■ **Directions for this task**
Everything in the listing below needs restating exactly, apart from the pictures.

■ **Data under study**
━━━━━━━━━━━━━━━━
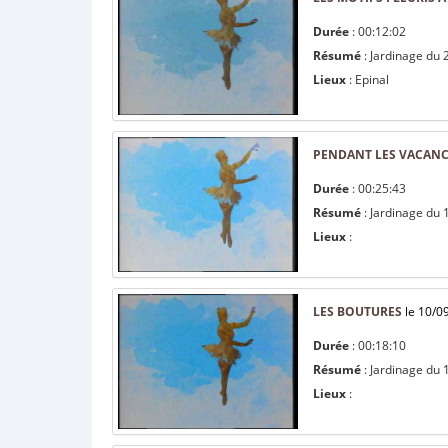
Durée
: 00:12:02
Résumé
: Jardinage du 2
Lieux
: Epinal
PENDANT LES VACAN
Durée
: 00:25:43
Résumé
: Jardinage du 
Lieux
:
LES BOUTURES
le 10/0
Durée
: 00:18:10
Résumé
: Jardinage du
Lieux
:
━━━━━━━━━━━━━━━━
■ **Response area**
Durée
: 00:12:02
Résumé
: Jardinage du 2
Lieux
: Epinal
PENDANT LES VACAN
Durée
: 00:25:43
Résumé
: Jardinage du 
Lieux
:
LES BOUTURES
le 10/0
Durée
: 00:18:10
Résumé
: Jardinage du
Lieux
:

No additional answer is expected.